The toddy-palm has, on the contrary, about ten or a dozen large leaves, radiated from their stems, arranged in folds very similar to a lady’s fan half spread; but the outer edges are indented considerably: the leaves form each about three-fourths of a circle, but not very regularly so; some more, some less. These are made into punkahs, or fans, of various sizes; or, when torn into strips of about two inches wide, which may be about the medium breadth of each fold, serve the natives in lieu of paper. The greater part of the accounts kept by Bengallees are written on these leaves, by means of any sharp-pointed instrument, which, marking through the glossy rind, or coating, on either side of the leaf, remains, ever after, perfectly distinct and legible. Those who wish to have the letters still more so, rub the leaves, after filled with writings, with kaujool, or lamp-black; which sinks into the porous parts laid open by the instrument, but easily wipes off from that portion of the surface which has not been pierced. Some hundreds of these leaves may be seen, secured together at one end by a twine passed through each, like waste paper in a grocer’s shop; thus forming a voluminous collection. The fruit of the taul consists of two, or sometimes three, lobes, or pods, somewhat similar to those in a horse-chesnut, and, like them, concealed in a pithy, spherical coating, but with a smooth exterior. Each lobe is hollow, and contains a small quantity of very clear liquor, partaking, in a very slight degree, of the flavor of rose-water; the lobes themselves are about the size of a Chelsea-bun, are rather of a crisp, but gelatinous substance, and pleasant to the palate: their exterior is covered with a very thin, brown rind, like that of an almond; rather astringent, but by no means acrid.
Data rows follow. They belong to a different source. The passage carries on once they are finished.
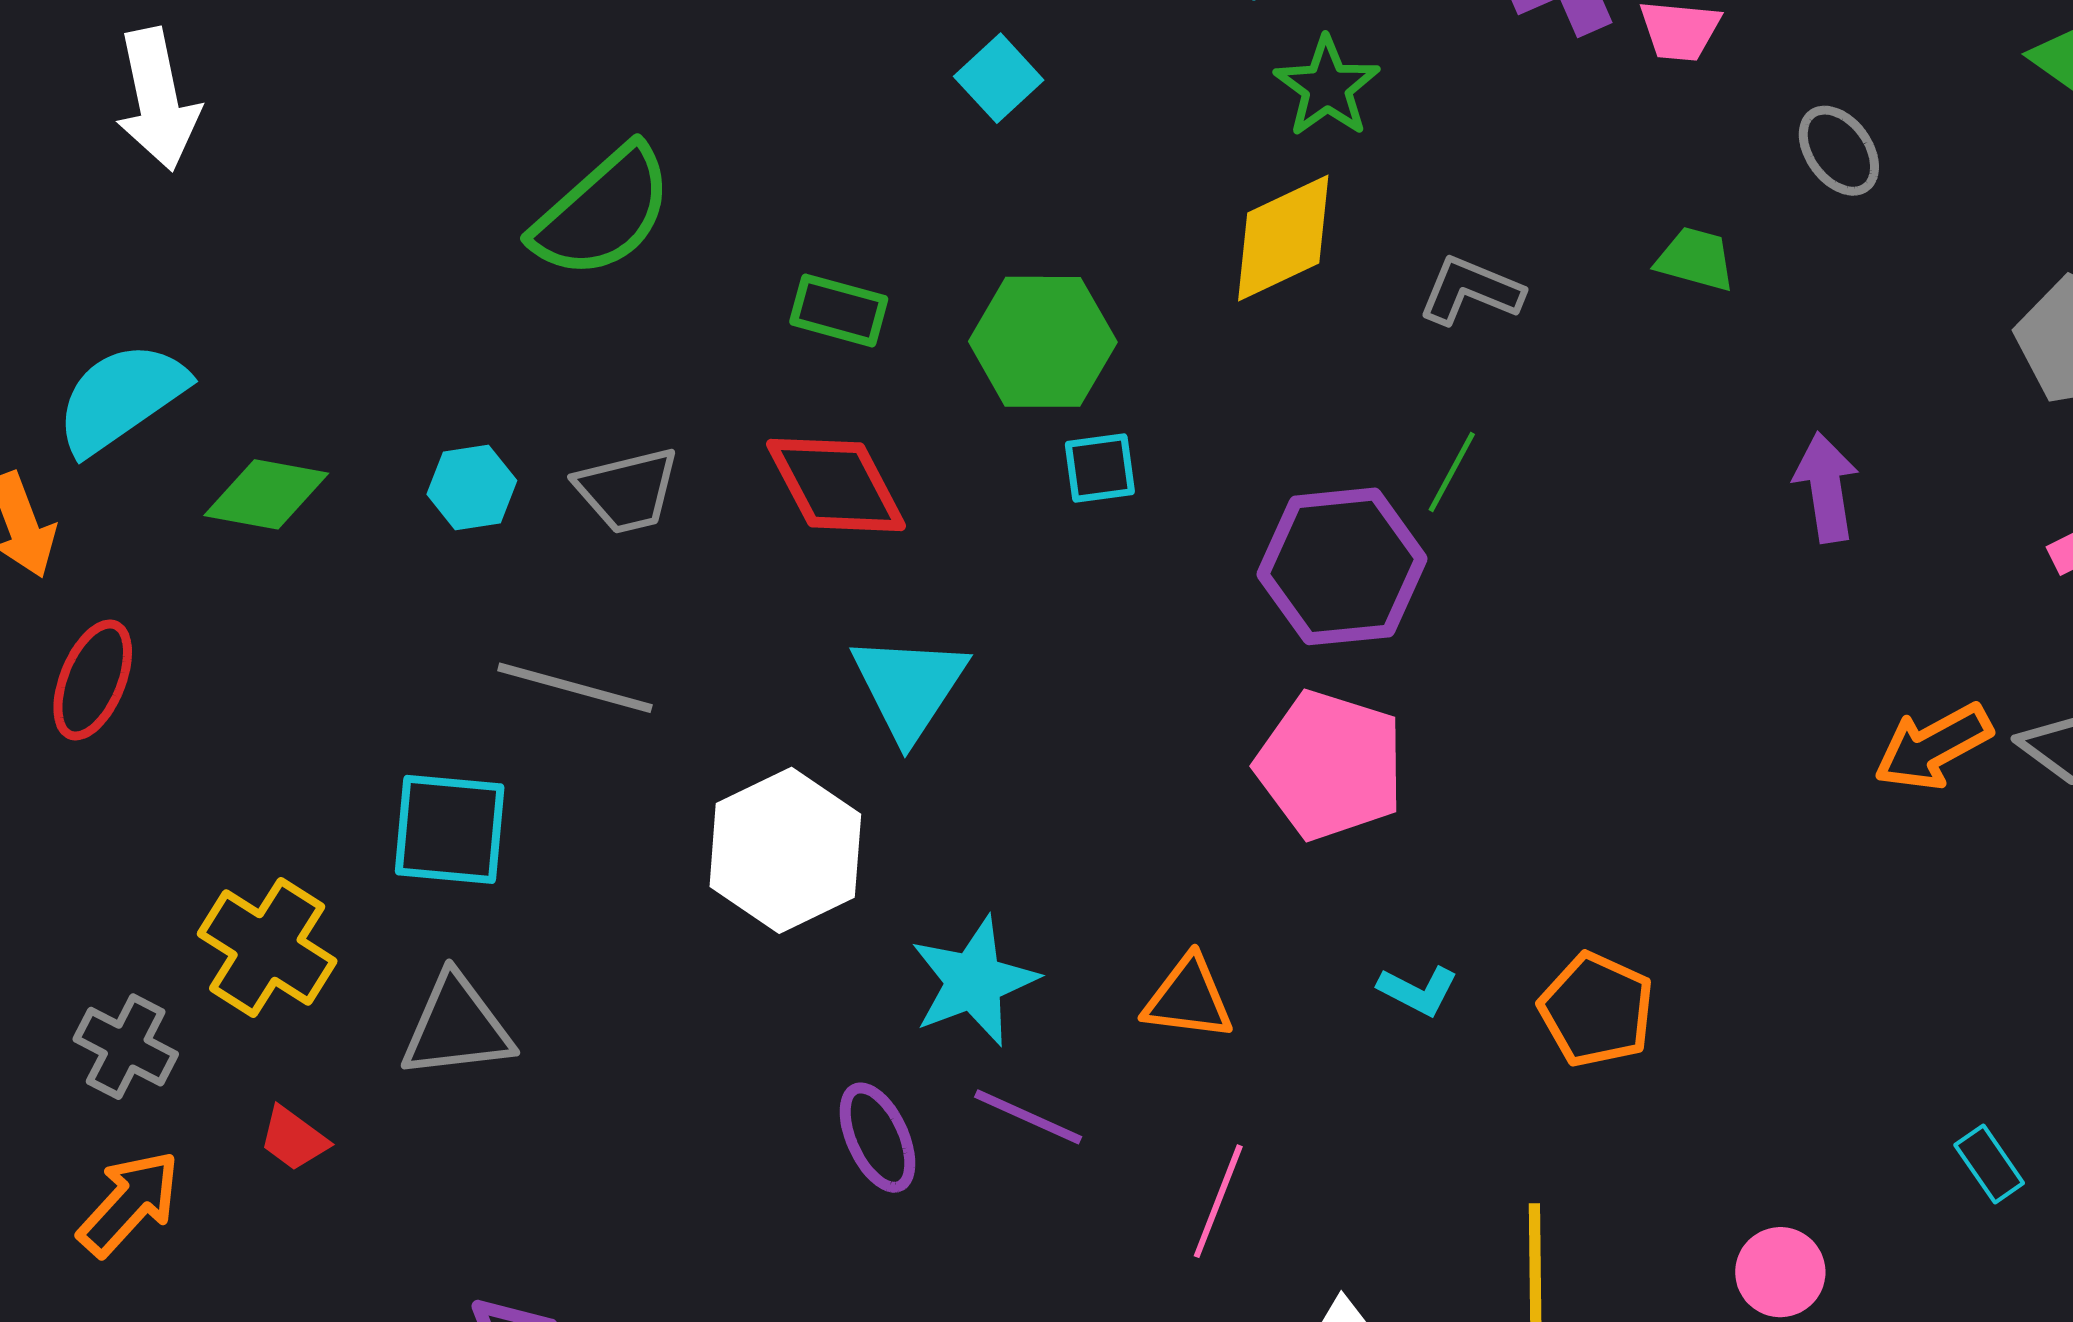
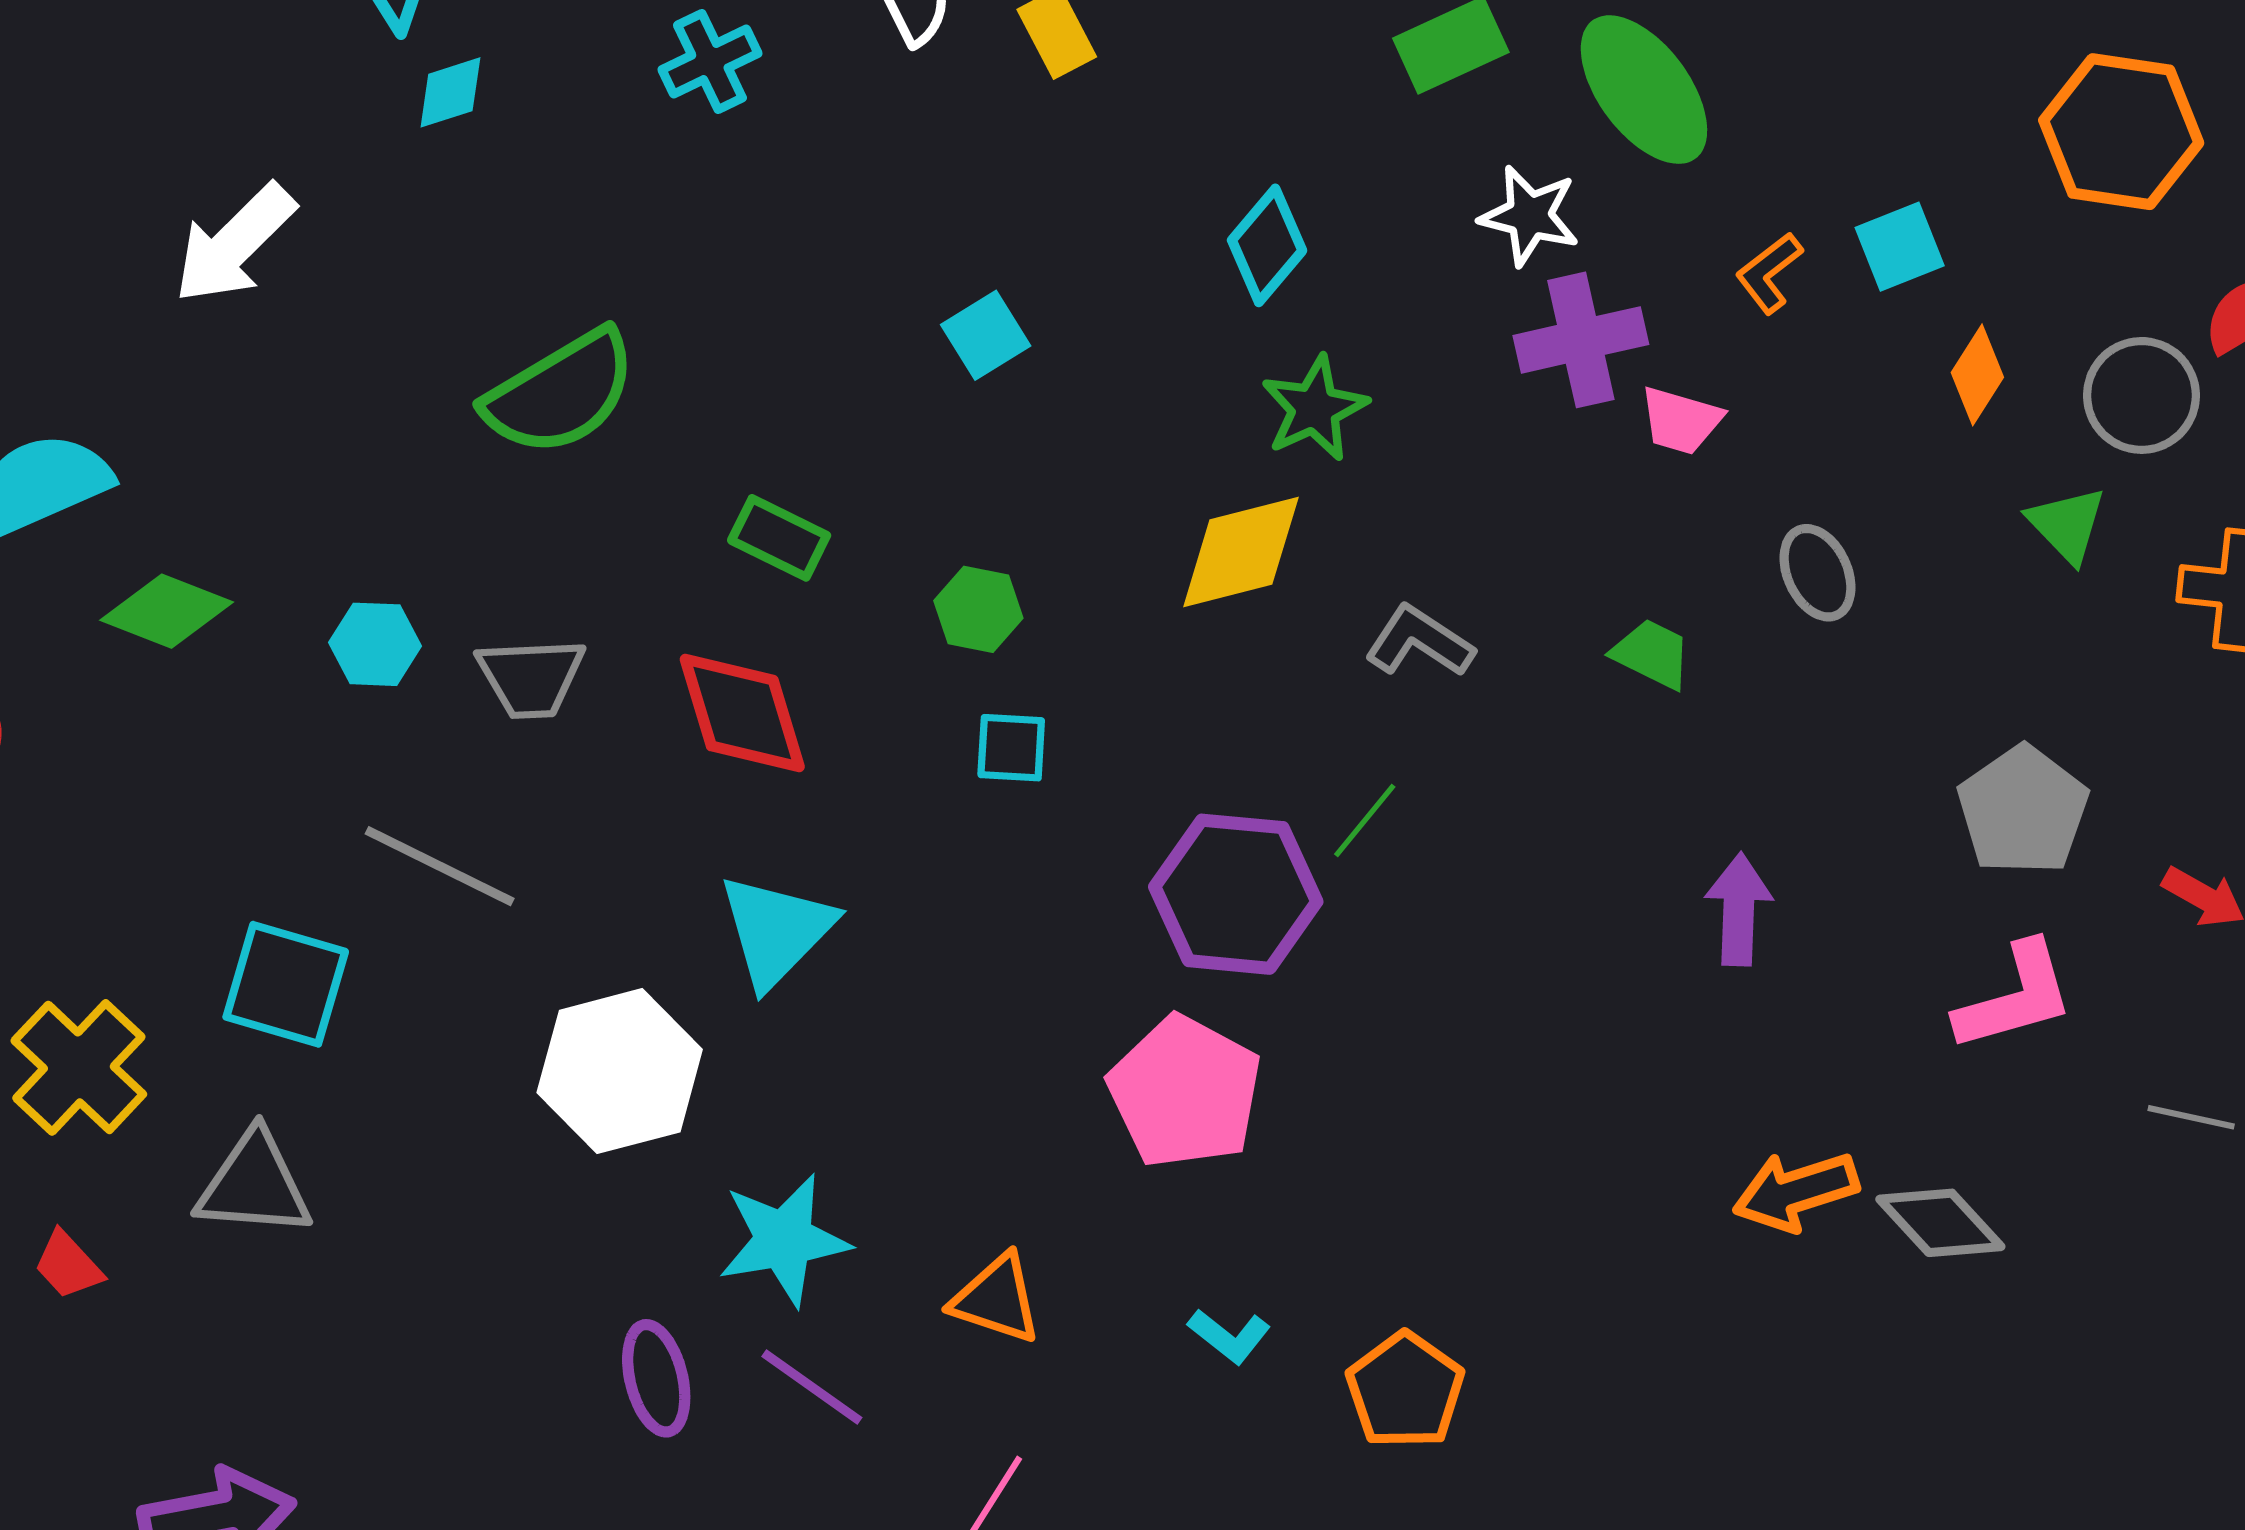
white arrow: (157, 99) -> (234, 244), moved, turned 46
green hexagon: (1043, 342) -> (978, 609), size x0.6

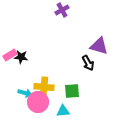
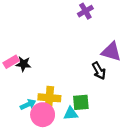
purple cross: (62, 10) -> (85, 11), moved
cyan arrow: (25, 93) -> (28, 105), turned -40
cyan triangle: (63, 111) -> (71, 114), moved

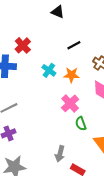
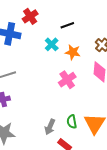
black line: (74, 45) -> (67, 25), moved
green semicircle: (81, 124) -> (72, 122), moved

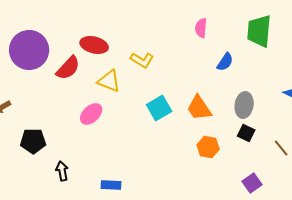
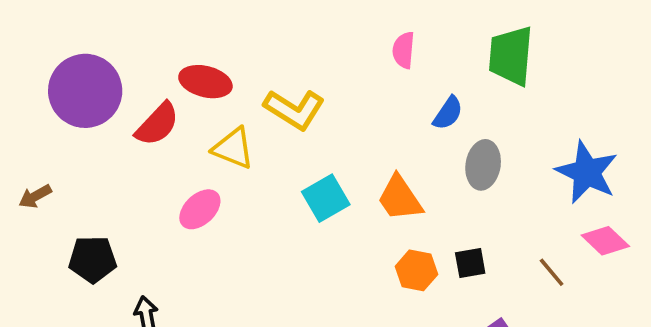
yellow L-shape: (142, 60) -> (294, 109), size x1.4
gray ellipse: (244, 105) -> (483, 165), moved
black square: (246, 133) -> (470, 263), moved, turned -36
The liquor, called toddy, is obtained by making an incision under the head of the tree, when, a thin wedge being introduced, the toddy will gradually exude into a vessel suspended to receive it. This liquor is very pleasing when fresh drawn, but, in a few hours, acquires a harsh flavor, ferments, and becomes highly intoxicating. It answers admirably as leaven, making very light dough; but if kept, as is too commonly done, until rather sub-acid, it communicates a most unpleasant tartness to the bread. Groves of toddy-trees, in some parts of the country, yield a very handsome revenue, and great profit to the renters. Like the cocoa-nut tree, they have within their summits a substance very like a cabbage in flavor: this occasions mariners sometimes to fell them, with the view of carrying that part to sea; where it will, if left within its rind, keep for many months. I have tasted of this vegetable, but did not feel much gratified, though it assuredly was not disagreeable: it seemed to require much boiling.